On top of everything else I did have the hardest delivery of all with baby. Which has been affecting me these last few weeks when i remember it.I would say I never fully recovered after my birth ( which is another story it itself) I had my mother in law with me for the birth, who witnessed this happen, all the doctors rushed in as soon as baby was born because I was hemorrhaging immediately after she was born, I lost so much blood, plus on top off that a 3rd degree tear. My mother in law came to visit and stay with us to "help" but the day I came home from the hospital I wanted to go back, she had left my house a complete mess, I was crying in pain the day after the horrific birth running around cleaning the house and she kept rubbing her legs saying I can't do the cleaning I'm old ( she's 50, no health problems) I never spent a day in bed to recover after baby, even though she came here to "help" 3 days after she threw a party for the baby at our house and was having me run around working and getting food ready etc, day 5 my husbands brother got engaged and she invited everyone to the house for a party. My sister in law said she would make some food because she could see I was clearly ill and passed off at this point and the baby needed to be breastfed, yet my mother in law said to my sister in law, no she will make the food and clean up. Its something that I have been remembering for the past few weeks and crying about, in a way I blame her for all the problems I am having now because if I never would have accepted her invite to come and help I would have rested properly after birth. When I brought this up to her and my husband they said " we thought you wanted her to come to look after the new baby so you can do house work not rest " what did you expect.

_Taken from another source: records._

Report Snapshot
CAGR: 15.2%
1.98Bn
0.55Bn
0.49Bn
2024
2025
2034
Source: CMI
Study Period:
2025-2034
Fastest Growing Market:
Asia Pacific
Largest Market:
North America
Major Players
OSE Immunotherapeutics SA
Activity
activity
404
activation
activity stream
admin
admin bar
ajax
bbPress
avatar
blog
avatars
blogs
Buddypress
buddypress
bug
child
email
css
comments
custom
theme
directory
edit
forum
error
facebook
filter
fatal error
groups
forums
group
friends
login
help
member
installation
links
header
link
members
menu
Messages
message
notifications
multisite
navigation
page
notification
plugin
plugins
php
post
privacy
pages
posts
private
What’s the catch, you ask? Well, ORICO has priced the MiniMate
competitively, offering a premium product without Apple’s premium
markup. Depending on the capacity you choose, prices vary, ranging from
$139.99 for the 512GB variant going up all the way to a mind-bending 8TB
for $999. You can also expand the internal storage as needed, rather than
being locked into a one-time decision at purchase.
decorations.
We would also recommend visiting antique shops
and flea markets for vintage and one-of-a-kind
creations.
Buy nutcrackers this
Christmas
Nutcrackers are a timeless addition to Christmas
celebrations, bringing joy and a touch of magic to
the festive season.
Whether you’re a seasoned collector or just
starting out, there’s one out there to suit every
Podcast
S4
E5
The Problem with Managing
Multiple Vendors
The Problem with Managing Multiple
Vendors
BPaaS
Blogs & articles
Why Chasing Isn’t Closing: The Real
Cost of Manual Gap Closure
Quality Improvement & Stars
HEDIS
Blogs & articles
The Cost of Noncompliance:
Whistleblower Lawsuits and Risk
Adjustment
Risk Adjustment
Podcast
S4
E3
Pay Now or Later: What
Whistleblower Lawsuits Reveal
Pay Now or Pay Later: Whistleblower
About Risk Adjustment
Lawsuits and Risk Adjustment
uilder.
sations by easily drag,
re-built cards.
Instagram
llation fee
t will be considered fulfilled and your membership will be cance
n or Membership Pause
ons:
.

I have booked another doctors appointment for Tuesday, but I just feel so dizzy all the time and feel so ill and weak, on top of a baby who won't sleep at all and who is constantly crying to be picked up and I have absolutely no help because my husband is never here, my own family live 3 hours away. I'm scared something is really wrong with my health. Some days I genuinely feel like I'm going to die I feel that bad. Any advice on what to do?